On the last two times I've visited my parents' farm, I've found something that I didn't even believe existed there. First, it was the turtles in the river; which, in my 18 years haunting those riverbanks, I never saw.
More recently, it was a tree-dweller I'd never even looked for.
So, yesterday we were driving up the side of a mountain in my dad's 4WD. We headed through state forest and into National Parks' land, ricocheting along a washed-out fire trail, past grass trees and native orchids and towering eucalypts that made me feel vertiginous and insignificant and tied to the spiritus mundi all at once.

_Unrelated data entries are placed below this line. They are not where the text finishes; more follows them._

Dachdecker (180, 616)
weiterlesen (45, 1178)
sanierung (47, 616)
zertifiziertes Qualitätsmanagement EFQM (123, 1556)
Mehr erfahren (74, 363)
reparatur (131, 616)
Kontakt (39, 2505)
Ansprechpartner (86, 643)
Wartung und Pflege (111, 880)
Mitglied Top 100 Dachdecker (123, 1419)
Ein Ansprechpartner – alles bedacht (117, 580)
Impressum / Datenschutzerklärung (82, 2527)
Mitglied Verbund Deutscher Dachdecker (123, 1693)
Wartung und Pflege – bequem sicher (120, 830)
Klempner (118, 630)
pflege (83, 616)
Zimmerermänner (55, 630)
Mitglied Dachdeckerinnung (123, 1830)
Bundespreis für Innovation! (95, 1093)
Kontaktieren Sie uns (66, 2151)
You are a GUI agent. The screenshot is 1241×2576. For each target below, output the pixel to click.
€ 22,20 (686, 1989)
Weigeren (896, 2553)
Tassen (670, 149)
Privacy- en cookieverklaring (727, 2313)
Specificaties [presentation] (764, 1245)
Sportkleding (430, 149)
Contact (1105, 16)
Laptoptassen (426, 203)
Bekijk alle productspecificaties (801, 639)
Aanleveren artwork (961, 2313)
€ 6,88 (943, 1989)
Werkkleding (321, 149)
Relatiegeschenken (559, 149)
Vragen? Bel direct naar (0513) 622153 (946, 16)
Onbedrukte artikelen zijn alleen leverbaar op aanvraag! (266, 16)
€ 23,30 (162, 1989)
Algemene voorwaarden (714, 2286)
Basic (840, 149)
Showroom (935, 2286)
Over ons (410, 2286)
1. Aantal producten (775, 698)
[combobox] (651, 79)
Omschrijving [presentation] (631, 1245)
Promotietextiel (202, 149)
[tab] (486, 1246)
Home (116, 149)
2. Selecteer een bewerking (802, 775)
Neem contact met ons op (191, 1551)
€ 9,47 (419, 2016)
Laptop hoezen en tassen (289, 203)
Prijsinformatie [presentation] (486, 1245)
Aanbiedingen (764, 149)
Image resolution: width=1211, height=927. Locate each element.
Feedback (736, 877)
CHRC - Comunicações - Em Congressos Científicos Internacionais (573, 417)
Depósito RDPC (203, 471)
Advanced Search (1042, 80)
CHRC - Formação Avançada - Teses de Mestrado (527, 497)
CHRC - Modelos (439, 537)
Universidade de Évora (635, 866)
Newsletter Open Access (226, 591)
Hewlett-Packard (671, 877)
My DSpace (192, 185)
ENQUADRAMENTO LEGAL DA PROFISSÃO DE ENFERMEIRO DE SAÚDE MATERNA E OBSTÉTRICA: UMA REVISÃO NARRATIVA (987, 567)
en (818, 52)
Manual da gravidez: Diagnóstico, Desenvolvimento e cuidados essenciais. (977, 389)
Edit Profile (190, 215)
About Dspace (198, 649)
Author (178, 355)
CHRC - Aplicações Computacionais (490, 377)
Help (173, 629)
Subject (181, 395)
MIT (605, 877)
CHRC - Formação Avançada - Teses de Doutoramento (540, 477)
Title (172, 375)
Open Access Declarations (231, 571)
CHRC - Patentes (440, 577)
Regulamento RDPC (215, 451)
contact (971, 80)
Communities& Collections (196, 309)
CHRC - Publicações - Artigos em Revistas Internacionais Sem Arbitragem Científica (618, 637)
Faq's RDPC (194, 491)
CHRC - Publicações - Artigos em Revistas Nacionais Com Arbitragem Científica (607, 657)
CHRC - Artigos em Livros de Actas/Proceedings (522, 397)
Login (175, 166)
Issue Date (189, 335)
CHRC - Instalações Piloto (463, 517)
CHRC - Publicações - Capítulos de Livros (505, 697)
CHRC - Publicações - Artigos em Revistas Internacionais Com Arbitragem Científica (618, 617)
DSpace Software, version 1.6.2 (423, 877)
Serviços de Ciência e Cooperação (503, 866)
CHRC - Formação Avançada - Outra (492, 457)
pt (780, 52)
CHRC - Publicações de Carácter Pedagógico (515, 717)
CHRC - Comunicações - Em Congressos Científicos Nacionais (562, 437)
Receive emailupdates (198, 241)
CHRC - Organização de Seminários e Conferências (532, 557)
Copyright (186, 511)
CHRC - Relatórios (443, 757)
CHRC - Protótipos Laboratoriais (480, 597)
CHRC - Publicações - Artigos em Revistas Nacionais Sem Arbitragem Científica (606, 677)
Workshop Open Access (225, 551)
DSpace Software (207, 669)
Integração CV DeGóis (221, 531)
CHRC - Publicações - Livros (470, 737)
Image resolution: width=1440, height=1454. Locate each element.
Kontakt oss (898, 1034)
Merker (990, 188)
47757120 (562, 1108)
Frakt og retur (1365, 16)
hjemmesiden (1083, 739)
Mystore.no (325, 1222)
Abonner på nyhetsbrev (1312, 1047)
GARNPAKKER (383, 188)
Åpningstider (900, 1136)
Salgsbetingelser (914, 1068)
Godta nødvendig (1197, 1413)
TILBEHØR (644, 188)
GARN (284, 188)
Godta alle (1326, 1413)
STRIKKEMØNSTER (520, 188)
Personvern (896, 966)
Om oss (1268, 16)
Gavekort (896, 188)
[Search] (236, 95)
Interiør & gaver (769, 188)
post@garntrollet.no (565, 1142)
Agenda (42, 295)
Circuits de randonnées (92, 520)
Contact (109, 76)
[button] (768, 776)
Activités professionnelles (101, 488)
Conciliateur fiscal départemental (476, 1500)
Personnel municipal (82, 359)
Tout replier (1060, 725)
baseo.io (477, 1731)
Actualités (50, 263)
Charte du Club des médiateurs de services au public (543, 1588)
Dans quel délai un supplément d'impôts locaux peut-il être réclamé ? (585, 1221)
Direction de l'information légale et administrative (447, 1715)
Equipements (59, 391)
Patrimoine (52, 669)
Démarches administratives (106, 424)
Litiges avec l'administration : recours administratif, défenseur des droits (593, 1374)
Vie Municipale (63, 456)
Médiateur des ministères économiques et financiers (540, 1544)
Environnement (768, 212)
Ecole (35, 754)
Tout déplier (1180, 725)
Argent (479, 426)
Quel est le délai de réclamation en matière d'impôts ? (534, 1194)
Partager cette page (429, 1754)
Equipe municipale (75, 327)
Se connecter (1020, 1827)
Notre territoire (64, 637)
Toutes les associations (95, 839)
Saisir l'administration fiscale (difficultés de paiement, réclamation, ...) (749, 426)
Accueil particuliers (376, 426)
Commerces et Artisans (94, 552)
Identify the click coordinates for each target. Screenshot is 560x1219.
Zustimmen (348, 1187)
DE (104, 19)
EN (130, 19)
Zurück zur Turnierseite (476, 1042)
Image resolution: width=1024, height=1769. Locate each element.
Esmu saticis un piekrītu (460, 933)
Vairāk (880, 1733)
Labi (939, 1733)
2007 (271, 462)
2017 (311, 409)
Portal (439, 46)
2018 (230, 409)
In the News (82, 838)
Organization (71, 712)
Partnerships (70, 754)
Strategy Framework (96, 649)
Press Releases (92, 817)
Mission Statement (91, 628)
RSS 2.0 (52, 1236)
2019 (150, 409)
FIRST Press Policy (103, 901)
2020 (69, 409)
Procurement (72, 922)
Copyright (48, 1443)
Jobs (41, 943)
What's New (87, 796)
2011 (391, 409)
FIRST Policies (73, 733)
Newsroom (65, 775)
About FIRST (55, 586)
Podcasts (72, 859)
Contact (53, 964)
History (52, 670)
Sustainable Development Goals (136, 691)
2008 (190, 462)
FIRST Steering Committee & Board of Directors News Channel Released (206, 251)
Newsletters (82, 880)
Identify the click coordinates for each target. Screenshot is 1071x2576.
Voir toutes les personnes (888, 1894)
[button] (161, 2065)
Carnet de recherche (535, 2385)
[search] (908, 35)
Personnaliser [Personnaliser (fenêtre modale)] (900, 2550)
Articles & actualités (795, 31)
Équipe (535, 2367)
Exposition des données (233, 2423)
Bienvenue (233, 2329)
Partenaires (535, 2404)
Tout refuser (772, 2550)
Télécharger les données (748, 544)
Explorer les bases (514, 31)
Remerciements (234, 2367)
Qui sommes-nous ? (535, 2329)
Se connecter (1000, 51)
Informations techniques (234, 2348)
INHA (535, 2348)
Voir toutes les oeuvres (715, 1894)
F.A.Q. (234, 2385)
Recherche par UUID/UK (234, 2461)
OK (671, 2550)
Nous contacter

I was staring out the opposite backseat window -- looking through the canopy onto the mountains below -- and thinking about how heights make me nervous and acknowledging that I'm an unequivocal valley/coastline dweller, when I spotted someone staring right back at me.
A koala -- probably 200 metres away -- was sitting up on a branch of a giant, exposed gum, watching our white truck labouring up the mountainside track. And at first, I genuinely thought it was staring at me, personally.
I yelled for dad to stop the truck, jumped out and ran to the edge of the track to watch the koala more closely. In all our time living with a back fence of bushland, we'd never seen a koala in our area or any neighbouring farms, so were considerably stoked and impressed as he clambered into a more leafy part of the tree and disappeared from view again.
And while it might seem like just another weird and unexpected animal sighting, for me it underlined the thing I love most about the natural world: that every secret revealed, and every gift received is all blind luck. To me, seeing wild animals in their environment, or finding feathers or skulls or snakeskins, has always felt like finding something so rare and precious and privileged ... and I'm infinitely grateful that I was taught to feel that way about it.